Improvement of the Assay Method for Steviol Glycosides in the JECFA Specifications ()
1. Introduction
Steviol glycosides are natural sweeteners found in the leaves of Stevia rebaudiana Bertoni (Asteraceae), and their principal components are stevioside and/or rebaudioside A. Stevia extract was accepted as an existing food additive by the Ministry of Health, Labor and Welfare in Japan (1996), and it has been used in many types of Japanese foods. The specifications for “steviol glycosides” were established by the FAO/WHO Joint Expert Committee on Food Additives (JECFA) in 2008 [1], and stevia extracts were also approved as generally recognized as safe by the US Food and Drug Administration that year. Since then, purified stevia extracts have been used throughout the world.

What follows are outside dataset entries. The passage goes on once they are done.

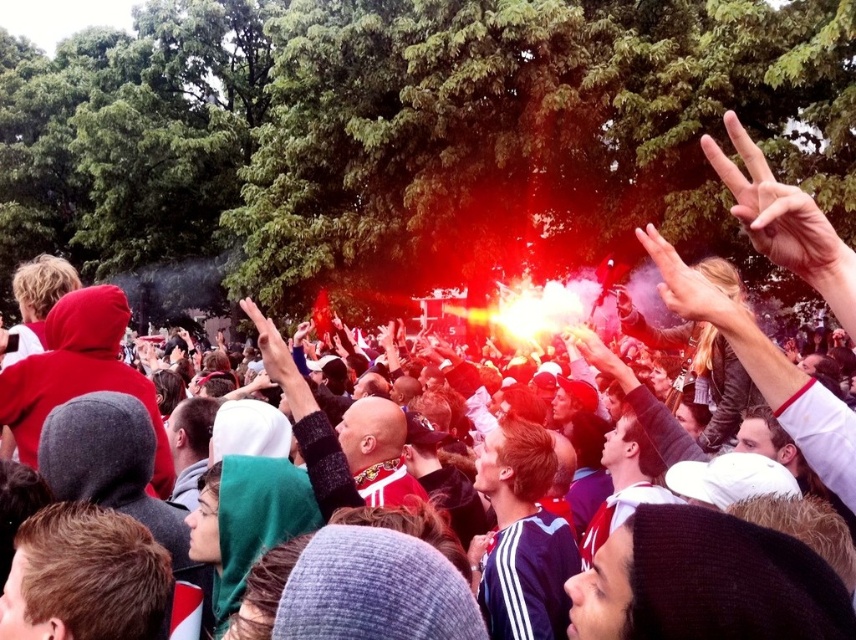 Question: Which object is closer to the camera taking this photo?

Choices:
 (A) smooth skin hand at upper right
 (B) skinny white hand at upper right

Answer: (B)

Question: Among these points, which one is farthest from the camera?

Choices:
 (A) (646, 236)
 (B) (801, 216)

Answer: (A)

Question: Is skinny white hand at upper right wider than smooth skin hand at upper right?

Choices:
 (A) no
 (B) yes

Answer: (B)

Question: Does skinny white hand at upper right have a larger size compared to smooth skin hand at upper right?

Choices:
 (A) yes
 (B) no

Answer: (A)

Question: Can you confirm if skinny white hand at upper right is positioned to the right of smooth skin hand at upper right?

Choices:
 (A) yes
 (B) no

Answer: (A) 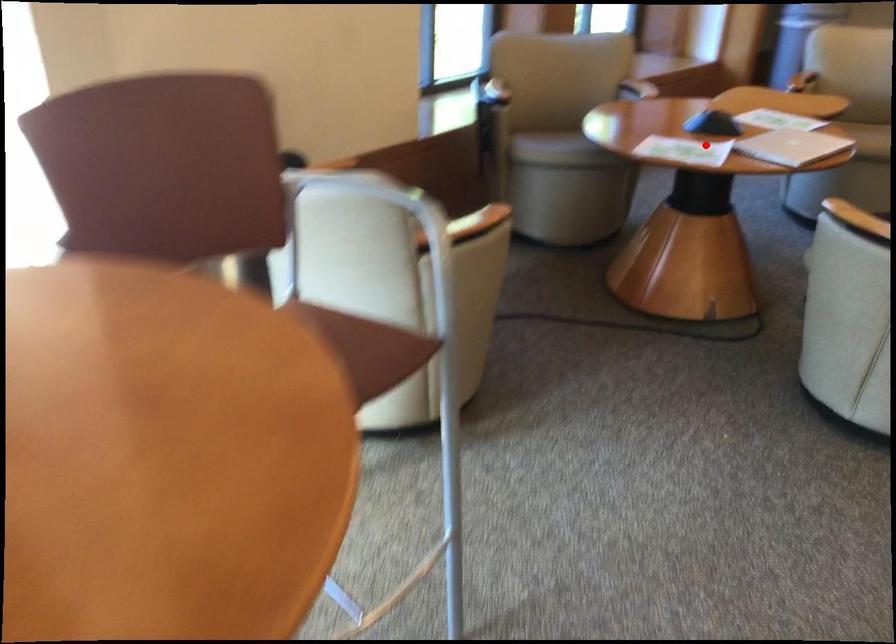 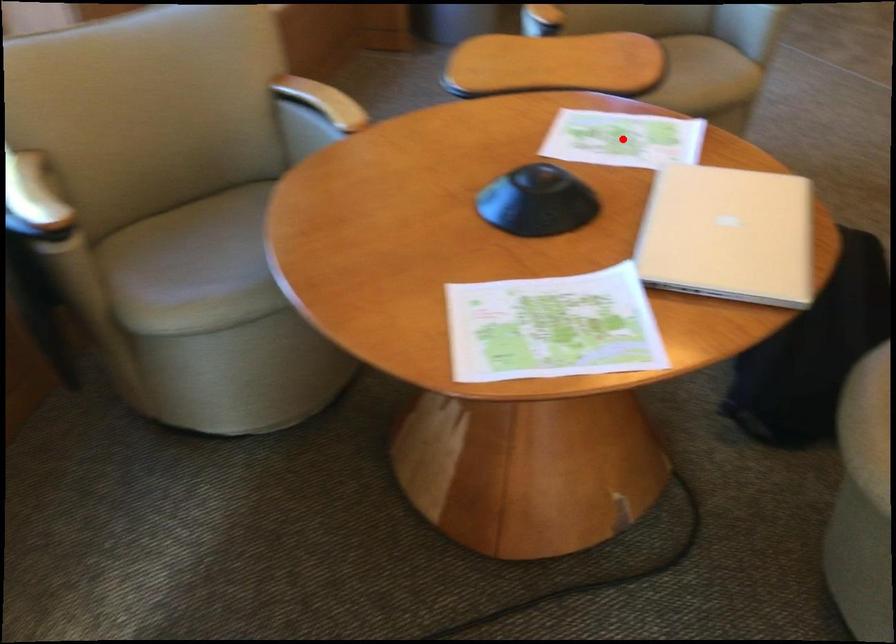 I am providing you with two images of the same scene from different viewpoints. A red point is marked on the first image and another point is marked on the second image. Does the point marked in image1 correspond to the same location as the one in image2?

No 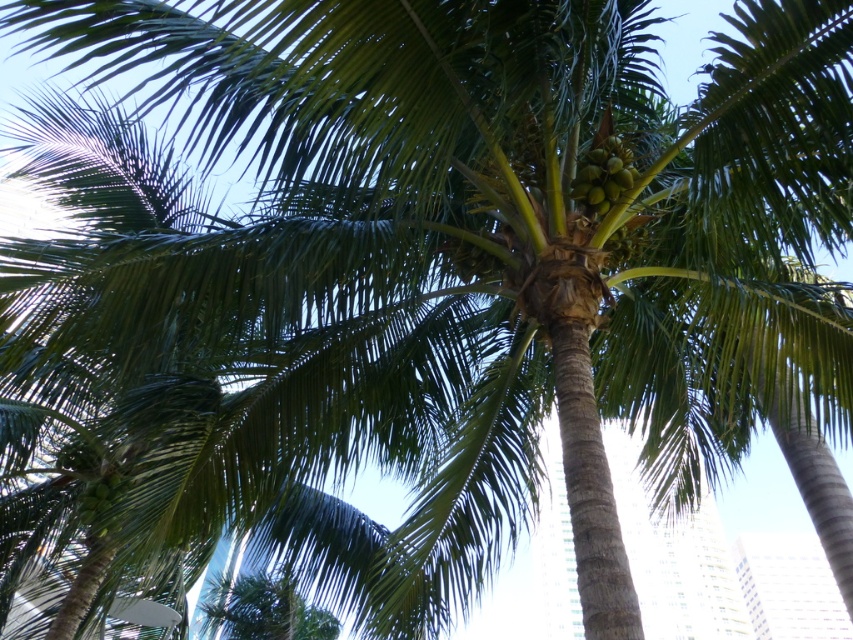 Is green matte coconuts at upper center shorter than green matte coconuts at upper left?

No, green matte coconuts at upper center is not shorter than green matte coconuts at upper left.

Is point (631, 154) positioned before point (102, 490)?

Yes, it is.

The image size is (853, 640). What are the coordinates of `green matte coconuts at upper center` in the screenshot? It's located at (602, 176).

In the specifications established by JECFA in 2008 [1], the assay determined the concentrations of seven steviol glycosides: stevioside, rebaudioside A, rebaudioside B, rebaudioside C, dulcoside A, rubusoside, and steviolbioside (Figure 1). These compounds were analyzed by HPLC using an amino-bonded column and identified by the zone method with relative retention times to that of rebaudioside A.
In 2009, JECFA required that additional information for the detection of the steviol glycosides rebaudioside D and rebaudioside F (Figure 1) included in the assay method. In response to this request, the Japan Stevia Association (JSA) examined the existing test method and proposed a new one, which was then reviewed and improved by the National Institute of Health Sciences (NIHS), and the developed method was reproposed. With this new method, the nine steviol glycosides could be separately analyzed by HPLC using an octadecylsilyl (ODS) column. Moreover, each steviol glycoside was identified by an individual reference chemical rather than by the zone method,
Figure 1. Structures and molecular weights of steviol glycosides.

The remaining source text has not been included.